Example part of my query.file :
ATTTTTCTGAAAAACCCCCTACGA
AACAGGAAGTCAAAAAAAGCCAA
AGGATTTTTTTTTTTCTGGGGACA
The output I am aiming to have is, for each read in my query.file, which of these sequences are having 100% (or having 1-2 mismatches) match in fastq file, and possibly where in the fastq file.
I would appreciate your suggestions! Thank you!

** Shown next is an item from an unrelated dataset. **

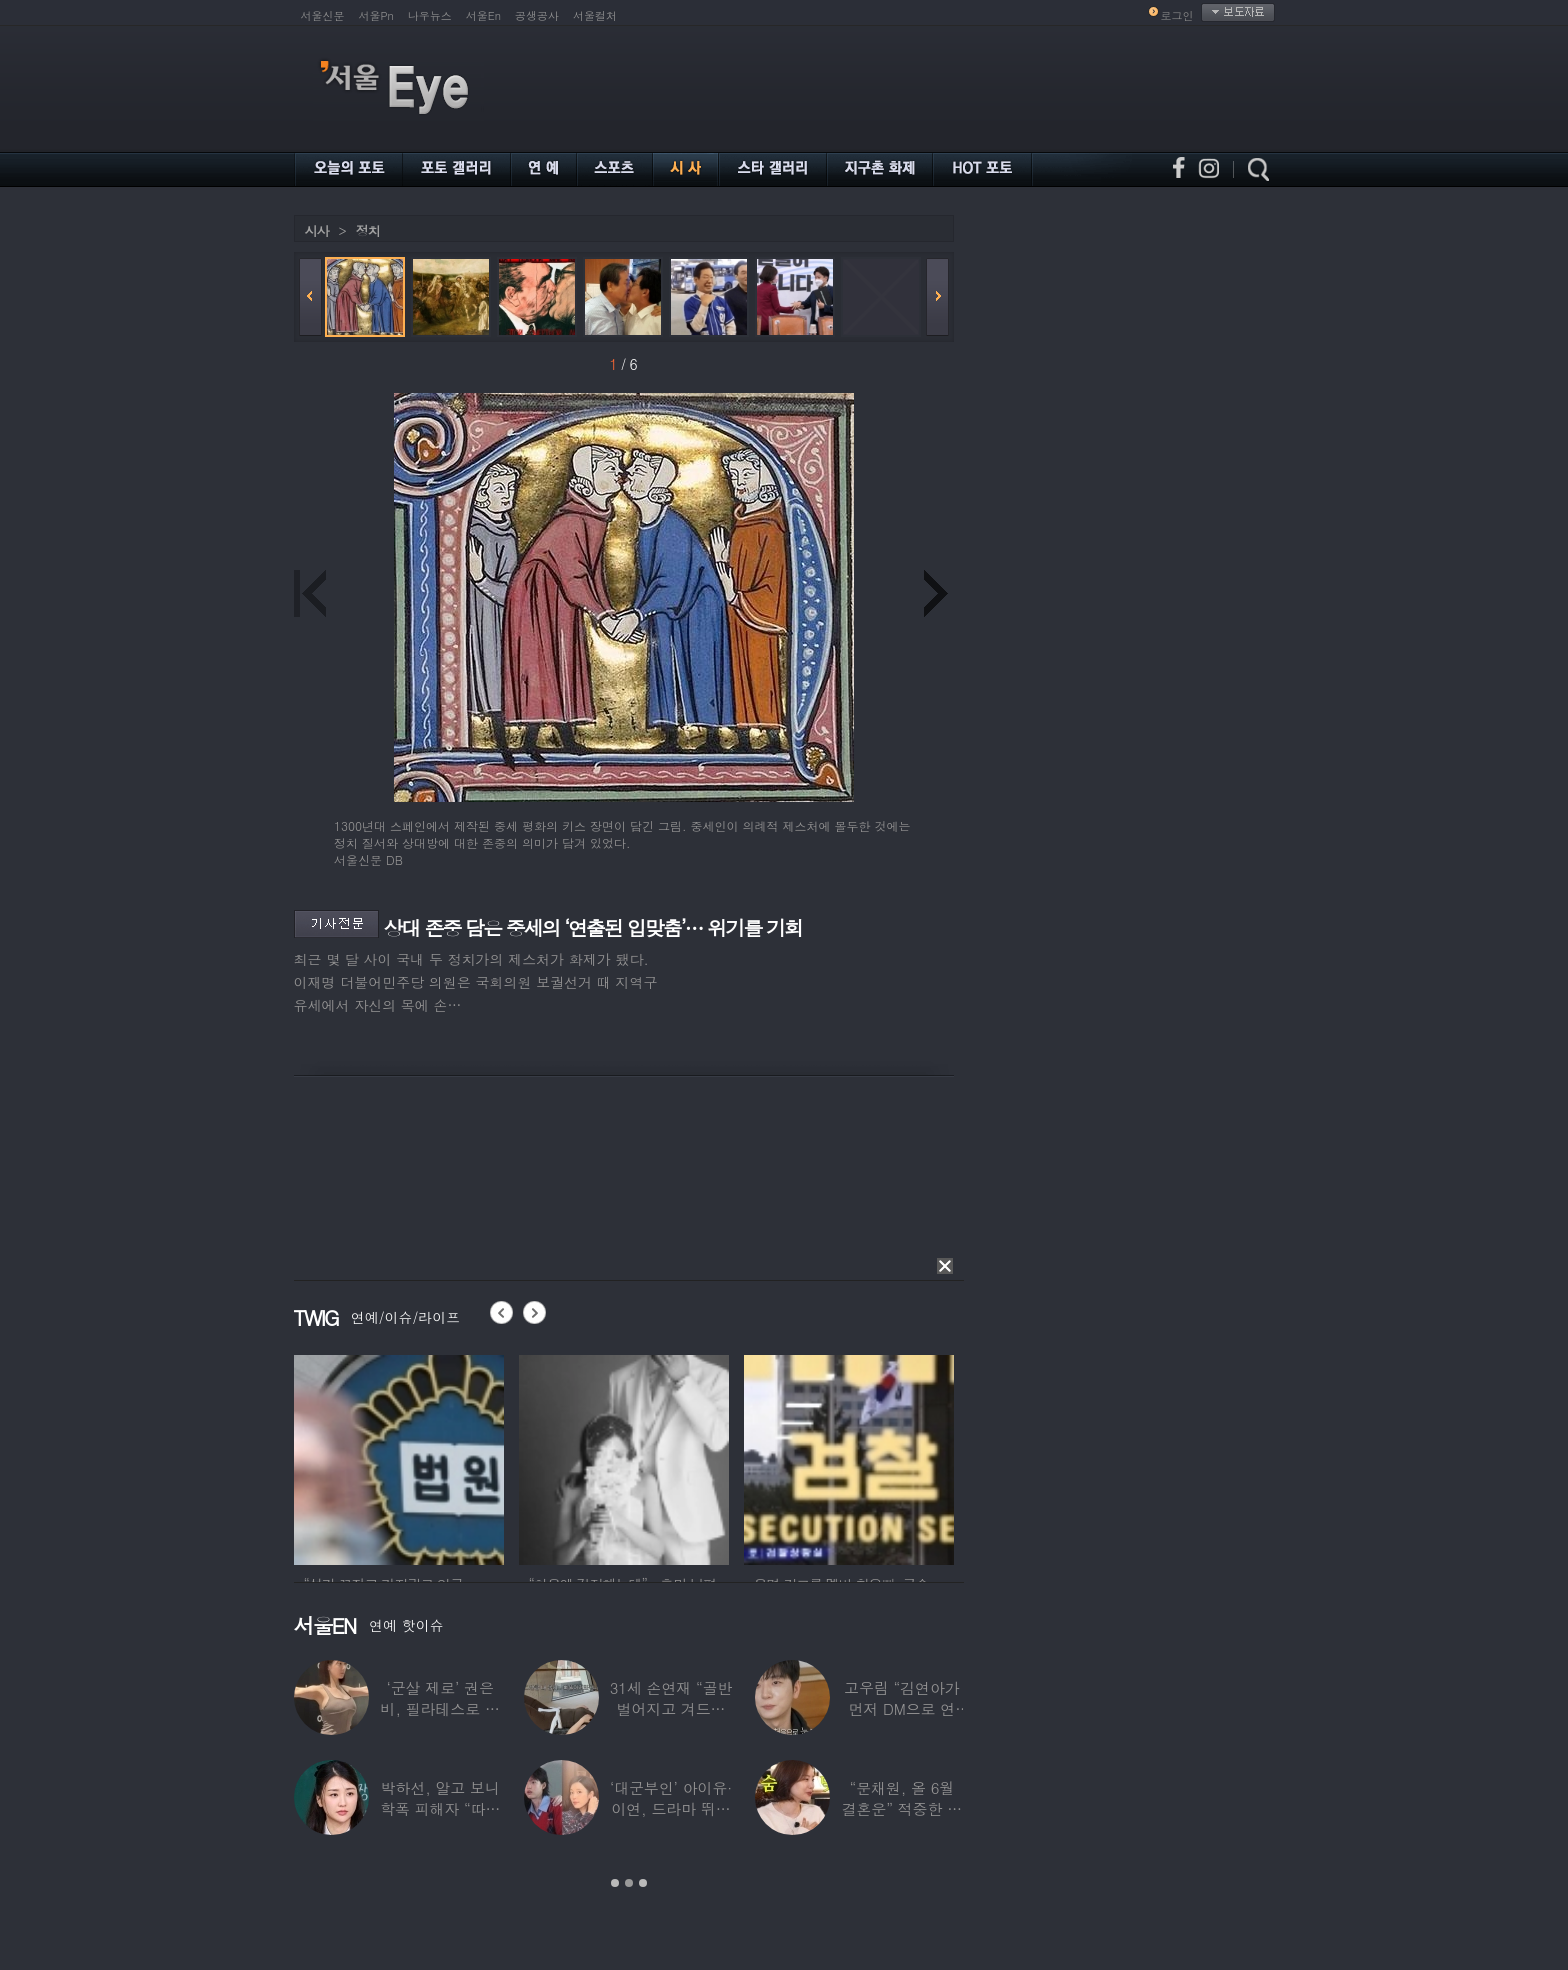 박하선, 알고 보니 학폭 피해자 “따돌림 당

You could use bowtie instead of blast. Make a fasta from the fastq, build a bowtie index from it, then align the query. Bowtie has an option that controls how many mismatches are allowed in the seed (-n). As the seed (28bp) is longer than your queries, setting the max seed mismatches to 1 or 2 should be sufficient for your goal.
Thank you for your answer. I would like to try, but I have these reads in just text format, therefore I cannot turn it to fastq. I think in Bowtie I have use reads in fastq format
No, several formats are accepted:
Thank you! I have eventually used BBDUK but I will give bowtie a try soon with these options. ( -r).
I was not aware of that these is a function in BB. This BB stuff is really a jack-of-all-trades.
Hi,
May be you can try to ta align with bwa aln your 23 bps seq against your fastq files as ref after you transformed it as fasta ?
Best
Thank you for your suggestion. Would this work if my reads are in text format?